Era educadora de infância

Não me agrada comentar casos da atualidade muito em cima do acontecimento, mas o caso da senhora da Rinchoa, morta no chão da sua cozinha durante quase uma década, é demasiado perturbador, e coloca-me algumas questões.

A primeira delas tem a ver com desmerecimento de que hoje são vítimas os velhos.
Quando eu era pequena os velhos contavam com os filhos ou os familiares mais próximos. Eram chatos, os velhos, como hoje; eram exigentes, davam trabalho, mas olhar por eles era uma obrigação moral que recairia sobre alguém. Ora, a obrigação moral que nos implica no cuidado aos velhos não se alterou.
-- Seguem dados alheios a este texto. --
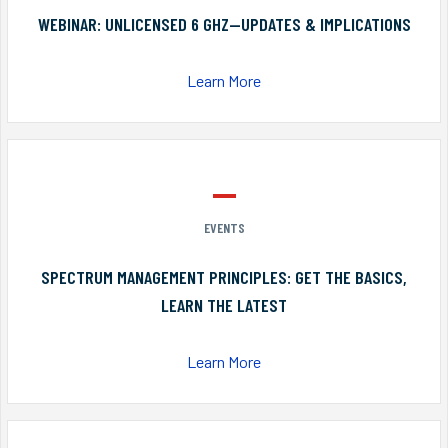
WEBINAR: UNLICENSED 6 GHZ—UPDATES & IMPLICATIONS
Learn More
EVENTS
SPECTRUM MANAGEMENT PRINCIPLES: GET THE BASICS,
LEARN THE LATEST
Learn More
Não só carecem de ajuda para se mexerem, vestirem, lavarem e comerem, como precisam de quem fale com eles, lhes dê atenção, os leve à rua para apanharem sol e verem gente, flores. Carecem de dignidade. São os nossos velhos, os que cuidaram de nós! As suas necessidades são muito semelhantes às das crianças. Contudo, às crianças tudo se dá e aos velhos tudo se tira, como se ao chegar a uma etapa final da vida se merecesse menos, como se já nada se valesse.
Um dia destes, no café onde costumo beber a bica, uma vizinha que cuida de uma idosa minha conhecida dizia alto à sua interlocutora que as coisas já não podiam ser como a velhota queria, referindo-se ao banho. Incomodava-a que a velhota quisesse tomar banho uma vez por semana. Alegava que, não saindo de casa, não se sujava, logo, não precisava de tanto banho. A história indignou-me, pelo que, quando me levantei, cumprimentei a senhora, e disse-lhe, com delicadeza, que devemos fazer o gosto aos velhotes, e que gostar de tomar banho é um bom sinal. Não sei o que terá pensado nem me interessa, mas fiquei com a ideia de que não podemos delegar totalmente o cuidado dos nossos velhos a outrém. É absolutamente necessário vigiar e apoiar o seu quotidiano. Temos de estar presentes, mesmo que não sejamos nós a fazer-lhes o almoço. Nunca deixa de ser a nossa responsabilidade. Que mundo é este onde se aceita que quem se dedicou aos outros a vida inteira não merece, quando chega a sua vez, igual dedicação?

A senhora da Rinchoa não tinha filhos, mas existiam familiares que nunca se interrogaram sobre o seu desaparecimento. É provável que não fosse seu hábito festejarem aniversários ou feriados religiosos em conjunto, contudo, é muito estranho ninguém se interrogar sobre o paradeiro de uma mulher de 87 anos e respectivo cãozinho.
Morto o marido, a senhora do 4º andar da Rinchoa ficou sozinha com o cão, seu único filho, seu único parente. Fiquei a saber pelas notícias que esta senhora toda a vida foi educadora de infância, o que é a suprema ironia.

A minha segunda questão prende-se com o procedimento das Finanças. Imaginemos que esta senhora, afinal, estivesse viva na sua casa, mas não possuísse meios para pagar uma dívida de 1500 euros, ou que, eventualmente, não tivesse percebido as implicações da dívida.
Neste momento, se estivesse viva, e em nome de uma dívida de 1500 euros que rendeu 30 mil ao Estado, a velhota estaria na rua sem ter onde dormir. Isto constitui a prova da total desumanização das instituições para as quais contribuímos. As Finanças não sabiam que se tratava do imóvel de uma viúva? Ninguém tentou estabelecer diálogo com a senhora indo bater-lhe à porta?
Há menos de um ano, um emissário das finanças arrombou a porta de uma vizinha do meu andar que devia seis meses de renda ao senhorio. Tenho dificuldade em compreender os critérios para arrombamento de portas, mas algo me diz que tudo isto é aleatório, exceto a cobrança da dívida soberana.
Há gestores a ganhar centenas de milhares de euros mensais para tomarem decisões deste género.